According to him, an effective population-based cancer registry would also help drive the success of the country’s National Cancer Control Programme.

He noted that current cancer registries were hospital-based which maintain data on all patients diagnosed and treated for cancer at a particular facility.

Ohazurike, however, said that widespread ignorance about cancer and the efficacy of medical treatments among many had led to an over-reliance on traditional and alternative remedies for cancer treatment.

He said community members without access to hospital care or who seek treatment outside the hospital , will not be counted in hospital-based registries.

“We need data; what we have as a cancer registry is hospital-based, we need an effective population-based cancer registry.

“Someone might be in a hospital being treated for ovarian cancer, another might be in a trado-medical home receiving treatment for cervical cancer, and nobody will know.

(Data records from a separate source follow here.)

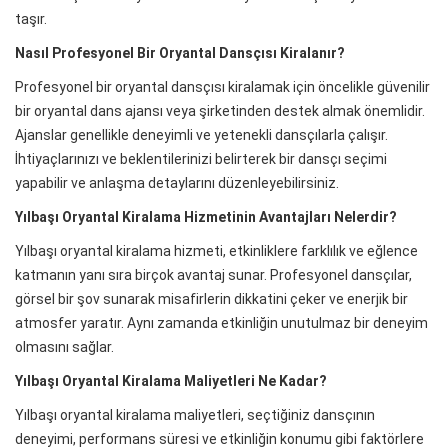
taşır.
Nasıl Profesyonel Bir Oryantal Dansçısı Kiralanır?
Profesyonel bir oryantal dansçısı kiralamak için öncelikle güvenilir
bir oryantal dans ajansı veya şirketinden destek almak önemlidir.
Ajanslar genellikle deneyimli ve yetenekli dansçılarla çalışır.
İhtiyaçlarınızı ve beklentilerinizi belirterek bir dansçı seçimi
yapabilir ve anlaşma detaylarını düzenleyebilirsiniz.
Yılbaşı Oryantal Kiralama Hizmetinin Avantajları Nelerdir?
Yılbaşı oryantal kiralama hizmeti, etkinliklere farklılık ve eğlence
katmanın yanı sıra birçok avantaj sunar. Profesyonel dansçılar,
görsel bir şov sunarak misafirlerin dikkatini çeker ve enerjik bir
atmosfer yaratır. Aynı zamanda etkinliğin unutulmaz bir deneyim
olmasını sağlar.
Yılbaşı Oryantal Kiralama Maliyetleri Ne Kadar?
Yılbaşı oryantal kiralama maliyetleri, seçtiğiniz dansçının
deneyimi, performans süresi ve etkinliğin konumu gibi faktörlere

“It is difficult to capture because we don’t have a structure that says when you see something like this, take to this place. People just do what they like.

“An effective population-based cancer registry will give a clearer picture of the types of cancer, where they are occurring, and among which populations and communities they are most prevalent,” he said.

He explained that updated, accurate and comprehensive data was crucial to understanding cancer, its treatment and rate of survival.

Ohazurike called for increased and sensitisation about the prevention of cancers among the populace.

The Consultant Obstetrician and Gynecologist said most cancers don’t have a cause, noting that for cancer to exist, it must be either genetic predisposition or genetic abnormalities acquired from the environment.

He advised the people to improve health-seeking behaviour; reduce risk of environment induced cancer by lessening exposure to pollution and radiation; as well as maintaining good diets.